[EXERCISE DETAILS] Only the lines from the beginning of the entries through the one that holds "ランドマークプラザの営業時間はこちらからご確認ください。 (479, 644)" may appear in the answer, written out exactly and free of pictures.

Records from a dataset
+===+
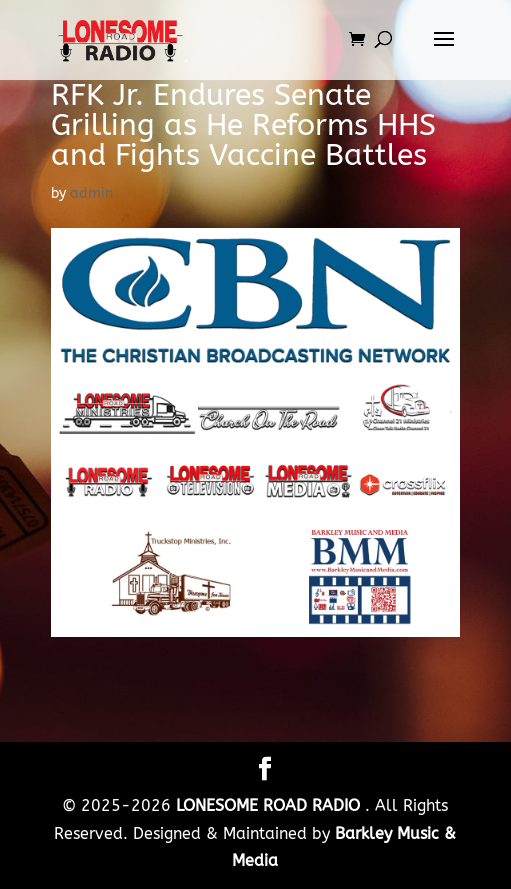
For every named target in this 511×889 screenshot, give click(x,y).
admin (91, 193)
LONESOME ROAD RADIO (270, 805)
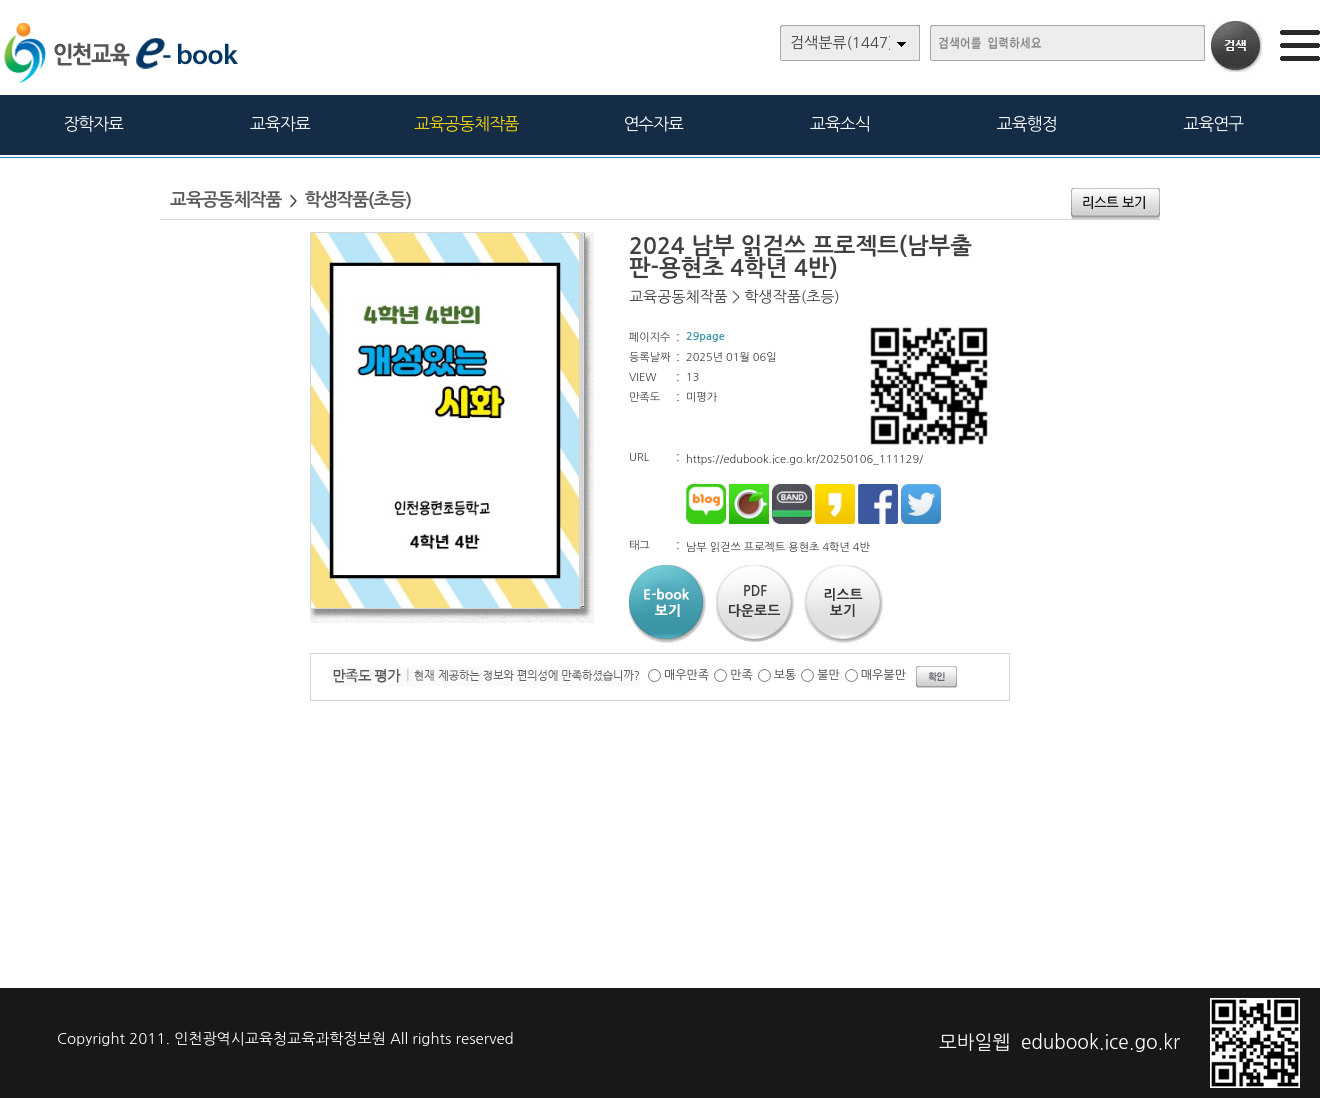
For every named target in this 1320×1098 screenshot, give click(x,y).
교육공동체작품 (466, 123)
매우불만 (883, 675)
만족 (741, 675)
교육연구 (1213, 123)
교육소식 (840, 123)
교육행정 (1027, 123)
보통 (785, 675)
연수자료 (653, 123)
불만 (828, 675)
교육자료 (280, 123)
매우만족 (686, 675)
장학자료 (93, 123)
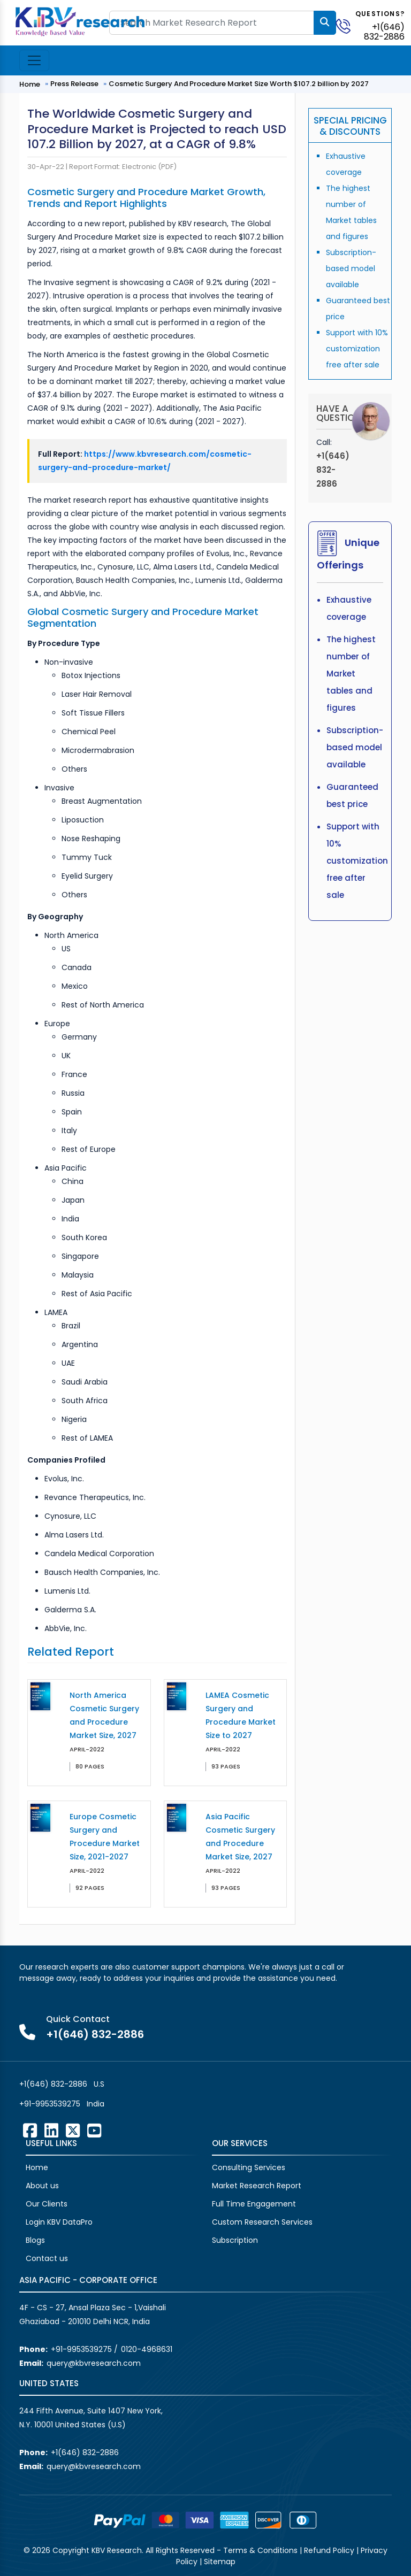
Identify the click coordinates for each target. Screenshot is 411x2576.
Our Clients (46, 2204)
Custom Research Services (262, 2222)
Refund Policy (329, 2550)
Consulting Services (248, 2167)
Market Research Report (256, 2185)
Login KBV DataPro (59, 2222)
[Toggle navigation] (34, 60)
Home (29, 84)
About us (42, 2185)
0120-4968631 (146, 2349)
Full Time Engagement (254, 2204)
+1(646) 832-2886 (384, 32)
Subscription (235, 2240)
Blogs (35, 2240)
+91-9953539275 (49, 2103)
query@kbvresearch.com (94, 2363)
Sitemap (219, 2561)
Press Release (74, 84)
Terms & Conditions (260, 2550)
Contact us (47, 2258)
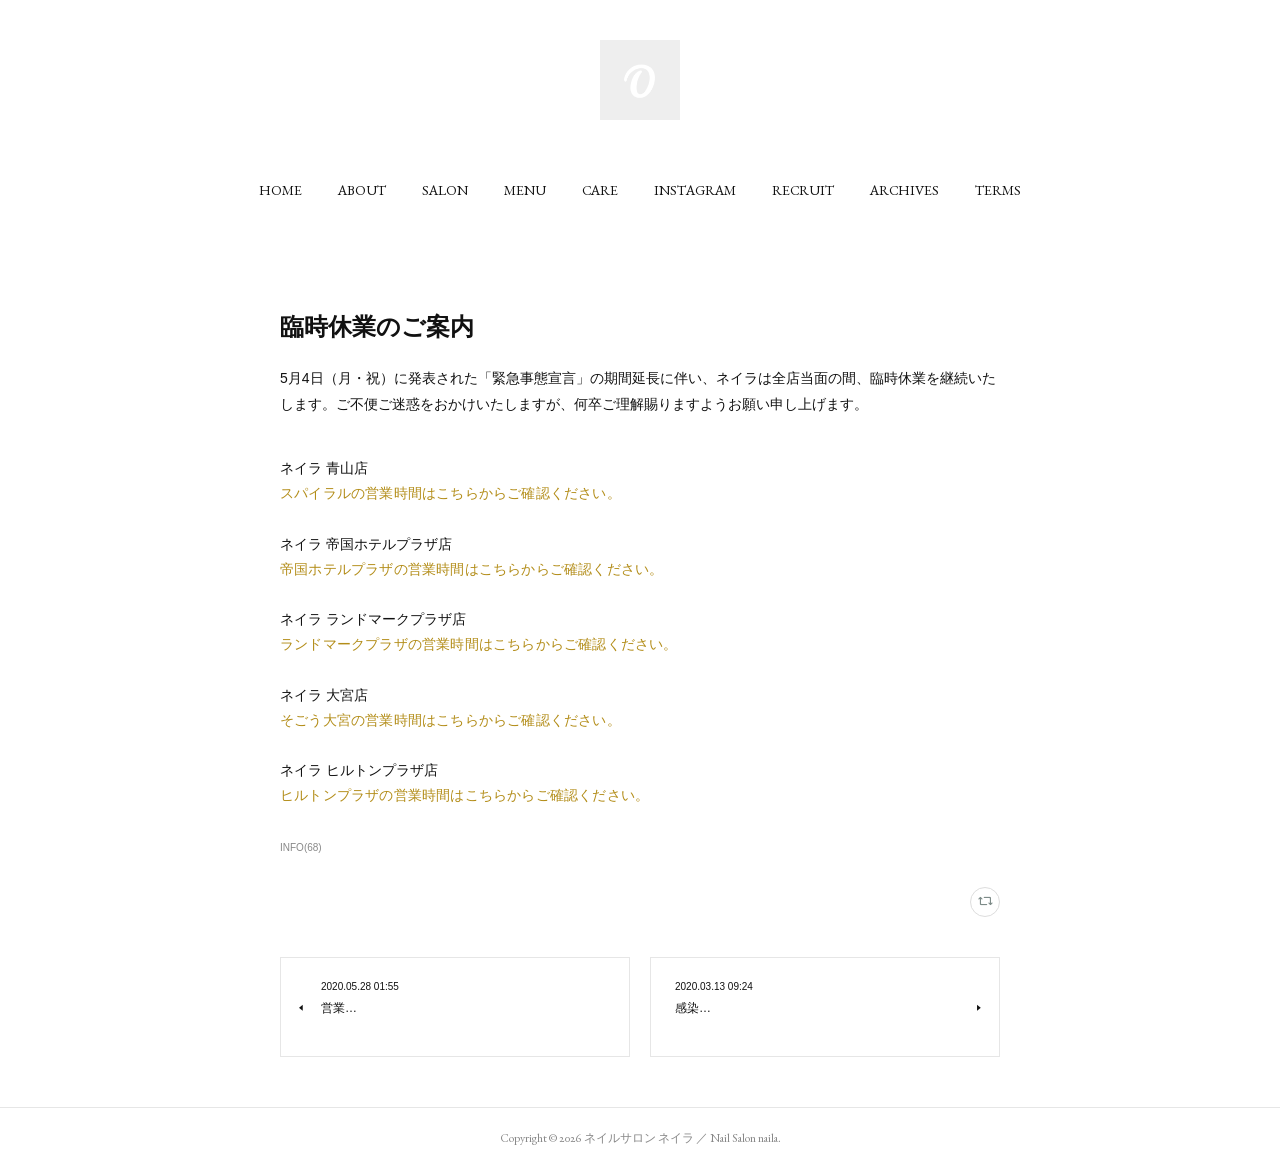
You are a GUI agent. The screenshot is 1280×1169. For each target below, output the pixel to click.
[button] (280, 190)
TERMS (998, 190)
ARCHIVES (904, 190)
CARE (600, 190)
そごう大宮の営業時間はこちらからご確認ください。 (450, 720)
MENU (525, 190)
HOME (280, 190)
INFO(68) (301, 847)
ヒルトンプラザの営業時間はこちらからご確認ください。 (464, 795)
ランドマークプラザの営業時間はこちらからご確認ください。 (479, 644)
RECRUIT (803, 190)
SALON (445, 190)
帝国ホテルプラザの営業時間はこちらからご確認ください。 (471, 569)
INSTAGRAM (695, 190)
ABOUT (362, 190)
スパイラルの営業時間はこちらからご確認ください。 (450, 493)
+===+
[RESULT OF THIS EXERCISE]
For every named target in this 511×889 screenshot, give click(x,y).
admin (91, 193)
LONESOME ROAD RADIO (270, 805)
For every named target in this 1320×1098 screenshot, give click(x,y).
교육공동체작품 (466, 123)
매우불만 (883, 675)
만족 (741, 675)
교육연구 (1213, 123)
교육소식 (840, 123)
교육행정 (1027, 123)
보통 (785, 675)
연수자료 (653, 123)
불만 (828, 675)
교육자료 (280, 123)
매우만족 (686, 675)
장학자료 (93, 123)
Identify the click coordinates for each target. Screenshot is 411x2576.
Our Clients (46, 2204)
Custom Research Services (262, 2222)
Refund Policy (329, 2550)
Consulting Services (248, 2167)
Market Research Report (256, 2185)
Login KBV DataPro (59, 2222)
[Toggle navigation] (34, 60)
Home (29, 84)
About us (42, 2185)
0120-4968631 (146, 2349)
Full Time Engagement (254, 2204)
+1(646) 832-2886 (384, 32)
Subscription (235, 2240)
Blogs (35, 2240)
+91-9953539275 (49, 2103)
query@kbvresearch.com (94, 2363)
Sitemap (219, 2561)
Press Release (74, 84)
Terms & Conditions (260, 2550)
Contact us (47, 2258)
You are a GUI agent. The screenshot is 1280×1169. For each target below, output the pixel to click.
[button] (280, 190)
TERMS (998, 190)
ARCHIVES (904, 190)
CARE (600, 190)
そごう大宮の営業時間はこちらからご確認ください。 (450, 720)
MENU (525, 190)
HOME (280, 190)
INFO(68) (301, 847)
ヒルトンプラザの営業時間はこちらからご確認ください。 (464, 795)
ランドマークプラザの営業時間はこちらからご確認ください。 (479, 644)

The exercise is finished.